How to Take Collagen to Achieve Its Health Benefits
Unfortunately, the body’s ability to produce collagen declines as we age. Further depletion of collagen levels can occur from lifestyle factors such as a high-sugar diet, smoking or the use of other nicotine products, excessive sun exposure, and poor intake of collagen-rich foods.
Foods high in collagen include wild salmon, leafy greens, citrus fruits, and berries, but the most popular way to consume collagen is via bone broth. Beef bone broth contains the highest amounts of type 1 collagen; chicken broth is higher in type 2.

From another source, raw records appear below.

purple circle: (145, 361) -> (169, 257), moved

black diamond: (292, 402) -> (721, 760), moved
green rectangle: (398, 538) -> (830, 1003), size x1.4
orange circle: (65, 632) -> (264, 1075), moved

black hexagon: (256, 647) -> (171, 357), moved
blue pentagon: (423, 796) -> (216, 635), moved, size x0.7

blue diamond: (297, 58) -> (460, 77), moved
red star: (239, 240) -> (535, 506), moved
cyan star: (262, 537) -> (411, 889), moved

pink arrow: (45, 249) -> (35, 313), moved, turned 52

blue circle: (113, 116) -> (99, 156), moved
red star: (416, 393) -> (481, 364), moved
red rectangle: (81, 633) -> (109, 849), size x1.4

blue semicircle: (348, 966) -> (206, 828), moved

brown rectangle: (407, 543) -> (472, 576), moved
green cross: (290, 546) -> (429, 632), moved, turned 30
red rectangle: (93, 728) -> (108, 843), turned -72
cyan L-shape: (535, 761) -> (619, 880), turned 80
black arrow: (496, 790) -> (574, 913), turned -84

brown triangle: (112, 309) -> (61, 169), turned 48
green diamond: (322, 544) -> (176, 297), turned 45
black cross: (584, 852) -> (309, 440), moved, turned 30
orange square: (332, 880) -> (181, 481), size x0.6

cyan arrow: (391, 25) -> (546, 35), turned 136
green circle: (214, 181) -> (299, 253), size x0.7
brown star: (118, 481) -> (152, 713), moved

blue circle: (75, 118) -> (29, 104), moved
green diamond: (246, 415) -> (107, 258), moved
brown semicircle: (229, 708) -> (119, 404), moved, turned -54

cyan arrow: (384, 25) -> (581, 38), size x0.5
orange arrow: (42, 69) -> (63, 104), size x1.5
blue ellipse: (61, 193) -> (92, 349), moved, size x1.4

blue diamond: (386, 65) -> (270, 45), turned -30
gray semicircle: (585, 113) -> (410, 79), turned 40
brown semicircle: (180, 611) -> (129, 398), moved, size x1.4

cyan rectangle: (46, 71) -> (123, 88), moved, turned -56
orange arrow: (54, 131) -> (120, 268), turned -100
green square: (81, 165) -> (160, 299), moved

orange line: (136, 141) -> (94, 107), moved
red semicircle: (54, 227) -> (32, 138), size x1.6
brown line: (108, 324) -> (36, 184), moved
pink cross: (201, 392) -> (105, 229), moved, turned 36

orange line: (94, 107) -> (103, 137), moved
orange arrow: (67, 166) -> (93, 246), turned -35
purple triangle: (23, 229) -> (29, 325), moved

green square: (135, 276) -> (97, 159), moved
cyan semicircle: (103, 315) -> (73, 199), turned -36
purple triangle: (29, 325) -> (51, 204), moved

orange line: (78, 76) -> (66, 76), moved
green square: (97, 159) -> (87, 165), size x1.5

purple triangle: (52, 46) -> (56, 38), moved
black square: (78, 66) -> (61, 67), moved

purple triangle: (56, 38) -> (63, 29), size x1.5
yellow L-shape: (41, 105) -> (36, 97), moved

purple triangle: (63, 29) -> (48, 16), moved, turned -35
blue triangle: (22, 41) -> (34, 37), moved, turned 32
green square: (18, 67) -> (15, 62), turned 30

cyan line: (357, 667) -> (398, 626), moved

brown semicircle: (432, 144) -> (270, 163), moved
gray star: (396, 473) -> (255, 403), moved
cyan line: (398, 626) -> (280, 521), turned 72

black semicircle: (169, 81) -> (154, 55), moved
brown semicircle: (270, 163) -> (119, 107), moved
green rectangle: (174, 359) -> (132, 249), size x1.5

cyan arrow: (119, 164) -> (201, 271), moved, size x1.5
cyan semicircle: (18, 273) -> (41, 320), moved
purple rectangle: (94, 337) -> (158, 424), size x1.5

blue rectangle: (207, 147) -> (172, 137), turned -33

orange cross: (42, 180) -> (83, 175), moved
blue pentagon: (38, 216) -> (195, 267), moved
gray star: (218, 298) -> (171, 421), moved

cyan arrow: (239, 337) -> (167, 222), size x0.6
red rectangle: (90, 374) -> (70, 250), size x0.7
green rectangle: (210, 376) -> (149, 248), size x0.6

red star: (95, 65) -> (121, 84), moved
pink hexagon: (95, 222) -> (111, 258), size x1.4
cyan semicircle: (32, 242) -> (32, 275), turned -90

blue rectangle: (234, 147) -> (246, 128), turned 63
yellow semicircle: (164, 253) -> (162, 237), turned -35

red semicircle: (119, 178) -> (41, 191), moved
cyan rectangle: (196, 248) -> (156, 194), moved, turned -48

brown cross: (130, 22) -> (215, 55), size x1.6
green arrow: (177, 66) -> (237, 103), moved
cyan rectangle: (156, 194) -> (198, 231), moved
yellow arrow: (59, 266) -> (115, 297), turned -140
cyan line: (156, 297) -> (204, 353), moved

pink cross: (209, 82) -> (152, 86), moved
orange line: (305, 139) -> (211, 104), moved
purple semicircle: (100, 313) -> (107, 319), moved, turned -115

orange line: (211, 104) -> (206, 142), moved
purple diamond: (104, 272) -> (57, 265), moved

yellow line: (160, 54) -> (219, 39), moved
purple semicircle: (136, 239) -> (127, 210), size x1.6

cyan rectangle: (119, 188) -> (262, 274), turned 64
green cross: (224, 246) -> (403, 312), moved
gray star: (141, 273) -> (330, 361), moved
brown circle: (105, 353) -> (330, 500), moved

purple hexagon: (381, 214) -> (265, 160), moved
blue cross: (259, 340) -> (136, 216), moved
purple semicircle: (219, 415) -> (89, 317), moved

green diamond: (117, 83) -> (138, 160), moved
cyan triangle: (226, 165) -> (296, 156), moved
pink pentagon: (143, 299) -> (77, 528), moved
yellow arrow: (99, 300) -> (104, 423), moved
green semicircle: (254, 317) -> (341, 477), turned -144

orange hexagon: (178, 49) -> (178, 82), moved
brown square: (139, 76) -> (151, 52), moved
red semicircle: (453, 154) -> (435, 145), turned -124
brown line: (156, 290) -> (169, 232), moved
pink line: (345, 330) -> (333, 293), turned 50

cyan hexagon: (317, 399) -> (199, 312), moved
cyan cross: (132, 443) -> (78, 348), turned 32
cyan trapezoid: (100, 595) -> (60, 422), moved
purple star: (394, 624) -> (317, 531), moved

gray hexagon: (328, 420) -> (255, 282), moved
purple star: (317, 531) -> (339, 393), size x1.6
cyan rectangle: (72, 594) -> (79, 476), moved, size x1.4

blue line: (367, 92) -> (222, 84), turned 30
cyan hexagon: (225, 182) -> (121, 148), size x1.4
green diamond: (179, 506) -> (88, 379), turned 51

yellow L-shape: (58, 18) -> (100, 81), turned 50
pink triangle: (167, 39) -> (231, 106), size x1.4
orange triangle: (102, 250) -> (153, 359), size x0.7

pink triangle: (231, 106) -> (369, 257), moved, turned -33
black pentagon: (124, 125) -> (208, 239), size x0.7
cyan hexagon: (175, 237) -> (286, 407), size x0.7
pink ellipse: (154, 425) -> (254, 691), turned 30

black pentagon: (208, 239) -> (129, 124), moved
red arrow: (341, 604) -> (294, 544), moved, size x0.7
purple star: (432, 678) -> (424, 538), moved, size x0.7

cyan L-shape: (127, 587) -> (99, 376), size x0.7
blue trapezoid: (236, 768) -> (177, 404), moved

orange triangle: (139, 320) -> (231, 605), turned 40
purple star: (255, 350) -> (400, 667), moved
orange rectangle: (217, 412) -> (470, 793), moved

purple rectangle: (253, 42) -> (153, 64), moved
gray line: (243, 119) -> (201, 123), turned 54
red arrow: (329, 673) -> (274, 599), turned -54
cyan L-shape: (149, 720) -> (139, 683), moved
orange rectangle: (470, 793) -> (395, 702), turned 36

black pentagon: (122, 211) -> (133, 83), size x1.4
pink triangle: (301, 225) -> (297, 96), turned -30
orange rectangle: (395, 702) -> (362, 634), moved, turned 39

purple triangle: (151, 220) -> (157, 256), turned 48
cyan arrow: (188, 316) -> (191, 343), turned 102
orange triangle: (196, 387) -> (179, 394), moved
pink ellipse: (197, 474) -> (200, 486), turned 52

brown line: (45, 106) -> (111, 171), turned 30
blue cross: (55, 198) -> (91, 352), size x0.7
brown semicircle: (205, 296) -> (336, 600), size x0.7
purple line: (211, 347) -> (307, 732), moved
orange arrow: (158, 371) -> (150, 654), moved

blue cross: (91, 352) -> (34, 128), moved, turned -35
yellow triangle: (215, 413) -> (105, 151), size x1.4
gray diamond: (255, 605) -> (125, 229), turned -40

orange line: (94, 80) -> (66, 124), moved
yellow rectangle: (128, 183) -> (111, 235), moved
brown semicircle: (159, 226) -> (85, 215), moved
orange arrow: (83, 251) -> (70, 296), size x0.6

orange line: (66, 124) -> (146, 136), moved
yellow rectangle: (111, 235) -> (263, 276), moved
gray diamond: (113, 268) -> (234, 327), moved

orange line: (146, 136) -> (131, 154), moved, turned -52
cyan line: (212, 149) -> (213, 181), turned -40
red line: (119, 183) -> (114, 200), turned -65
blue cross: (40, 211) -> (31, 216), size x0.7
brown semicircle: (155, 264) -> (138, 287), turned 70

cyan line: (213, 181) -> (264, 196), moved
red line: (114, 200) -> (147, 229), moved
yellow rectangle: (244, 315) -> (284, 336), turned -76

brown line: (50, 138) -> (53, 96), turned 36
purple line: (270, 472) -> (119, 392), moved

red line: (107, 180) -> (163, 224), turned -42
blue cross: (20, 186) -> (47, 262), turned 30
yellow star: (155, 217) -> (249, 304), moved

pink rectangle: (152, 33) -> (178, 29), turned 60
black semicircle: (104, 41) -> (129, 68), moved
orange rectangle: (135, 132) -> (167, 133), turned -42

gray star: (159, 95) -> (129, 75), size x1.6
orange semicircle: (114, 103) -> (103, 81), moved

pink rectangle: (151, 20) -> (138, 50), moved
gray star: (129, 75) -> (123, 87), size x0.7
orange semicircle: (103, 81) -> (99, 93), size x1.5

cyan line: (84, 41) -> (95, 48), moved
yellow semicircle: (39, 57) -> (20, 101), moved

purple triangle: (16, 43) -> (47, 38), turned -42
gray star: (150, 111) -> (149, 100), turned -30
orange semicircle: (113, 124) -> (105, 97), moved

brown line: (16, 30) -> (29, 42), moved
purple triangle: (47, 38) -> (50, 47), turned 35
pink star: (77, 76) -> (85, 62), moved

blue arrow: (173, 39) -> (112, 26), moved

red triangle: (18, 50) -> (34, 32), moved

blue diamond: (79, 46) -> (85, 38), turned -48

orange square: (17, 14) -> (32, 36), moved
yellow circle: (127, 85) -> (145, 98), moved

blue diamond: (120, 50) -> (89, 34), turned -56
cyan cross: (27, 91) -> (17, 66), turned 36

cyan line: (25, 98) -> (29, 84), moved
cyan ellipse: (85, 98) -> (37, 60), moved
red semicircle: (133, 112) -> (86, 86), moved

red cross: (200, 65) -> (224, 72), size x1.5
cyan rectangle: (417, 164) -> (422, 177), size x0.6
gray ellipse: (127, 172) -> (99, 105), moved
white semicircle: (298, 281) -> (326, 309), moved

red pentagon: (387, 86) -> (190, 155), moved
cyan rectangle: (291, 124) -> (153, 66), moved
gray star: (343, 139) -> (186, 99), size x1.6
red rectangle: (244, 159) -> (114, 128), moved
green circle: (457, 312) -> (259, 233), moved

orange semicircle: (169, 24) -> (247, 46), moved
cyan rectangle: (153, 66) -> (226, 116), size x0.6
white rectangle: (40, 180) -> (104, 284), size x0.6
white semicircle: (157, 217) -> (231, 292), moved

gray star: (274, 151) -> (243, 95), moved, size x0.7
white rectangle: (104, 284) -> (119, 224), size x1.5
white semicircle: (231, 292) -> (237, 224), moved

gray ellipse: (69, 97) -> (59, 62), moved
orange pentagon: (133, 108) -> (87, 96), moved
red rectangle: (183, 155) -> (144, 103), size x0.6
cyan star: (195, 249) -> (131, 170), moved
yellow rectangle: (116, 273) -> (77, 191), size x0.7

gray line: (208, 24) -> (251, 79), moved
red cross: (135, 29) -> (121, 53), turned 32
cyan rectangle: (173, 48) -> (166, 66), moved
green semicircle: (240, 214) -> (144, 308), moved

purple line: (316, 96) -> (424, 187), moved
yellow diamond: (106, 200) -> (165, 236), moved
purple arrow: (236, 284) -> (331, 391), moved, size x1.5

A better way to consume collagen is via a powdered supplement. Search for “hydrolyzed collagen” or “collagen peptides” that contain at least type 1 and type 3 collagen. The typical dose is one scoop per day, which would provide 5 to 15 grams daily. You can take up to 30 grams per day to achieve therapeutic effects; however, be sure to check the label for other ingredients or supplements. Purchase a pure collagen product that does not contain additives.